Dr. Symynges and his self-serving style of practicing the business of medicine, despite his pre-eminence during his own lifetime, would be entirely forgotten to us now, and deservedly so, but for the accident of history that by marriage he became the step-father of John Donne, one of England’s greatest poets, who was Dean of St. Paul’s during the last decade of his life.  By then, Donne had already become more famous than his step-father and the sermons and meditations which he penned sealed his enduring fame. 

Once while too ill to arise from bed, he heard the church bell tolling and wrote his seventeenth Meditation: “Perchance he for whom this bell tolls may be so ill, as that he knows not it tolls for him; and perchance I may think myself so much better than I am, as that they who are about me, and see my state, may have caused it to toll for me, and I know not that.  . . The bell doth toll for him that thinks it doth. . .No man is an island, entire of itself; every man is a piece of the continent, a part of the main.  If a clod be washed away by the sea, Europe is the less, as well as if a promontory were. .any man’s death diminishes me, because I am involved in mankind, and therefore never send to know for whom the bell tolls; it tolls for thee. . .Another man may be sick, too, and sick to death, and this affliction may lie in his bowels, as gold in a mine, and be of no use to him; but this bell, that tells me of his affliction, digs out and applies that gold to me, if by this consideration of another’s danger I take mine own into contemplation.”

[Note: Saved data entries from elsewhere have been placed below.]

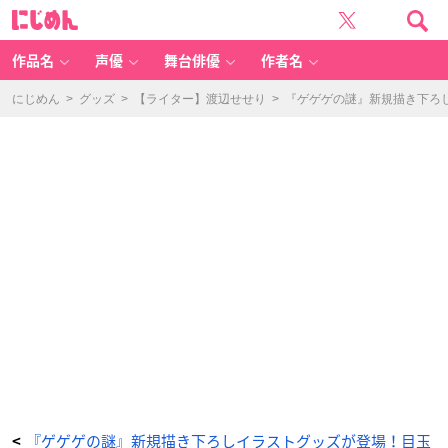
映
に
画
じ
『鬼
め
太
ん
郎
誕
作品名
声優
舞台俳優
作者名
生
ゲ
ゲ
ゲ
にじめん
>
グッズ
>
【ライター】渡辺せせり
>
『ゲゲゲの謎』新規描き下ろ
の
謎』
リ
バ
ー
シ
ブ
ル
ト
ー
ト
バ
ッ
グ
-
ア
ニ
メ
情
報
サ
イ
ト
に
じ
め
ん
『ゲゲゲの謎』新規描き下ろしイラストグッズが登場！目玉
<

For Donne, illness in another, no matter how remote our contact, is to be shared, contemplated, and learned from.  Wealth generated from the sick comes not as coin, but as shared human experience, for which the observer can be grateful.  Applied to my professional life in clinical care, Donne’s words signal me to accept my calling as a requirement to subsume my self-interest and seek to attach myself to a cause greater than my own, because I am involved in mankind. Donne would have all of us contemplate our own personal danger as we make ourselves aware of the afflictions of others.

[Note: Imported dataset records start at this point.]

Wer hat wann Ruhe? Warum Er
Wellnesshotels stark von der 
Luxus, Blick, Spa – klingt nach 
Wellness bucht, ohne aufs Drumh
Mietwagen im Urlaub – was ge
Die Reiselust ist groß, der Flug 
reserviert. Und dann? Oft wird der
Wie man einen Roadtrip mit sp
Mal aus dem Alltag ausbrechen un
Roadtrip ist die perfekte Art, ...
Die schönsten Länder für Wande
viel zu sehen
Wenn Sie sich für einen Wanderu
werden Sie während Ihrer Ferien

These lessons of 300 years ago need relearning now.  Medicine, once again, has been reduced to a business opportunity. 

In a nation where tens of millions have no financing for basic health care services, leading to tens of thousands of preventable deaths annually, our body politic has become paralyzed by a market-oriented health policy.  Bells are tolling yet our Congress pretends that we are not diminished by the suffering of our fellow countrymen.  They pretend that the afflictions of the uninsured are not theirs to share, as if Congress is an island, entire of itself.  This despite the fact that we pay twice as much per capita for health care than do the citizens of the rest of the developed world, mostly in the form of the highest per person taxes for health care in the world. 

What Nancy Pelosi and her colleagues are missing is the contemplation of our danger.  Americans are least likely in the developed world to avoid death amenable to health care.  We have allowed the business of medicine to so deviate our health system from its principle mission that preventable injury to hospitalized patients has become the 5th leading cause of death in our country. 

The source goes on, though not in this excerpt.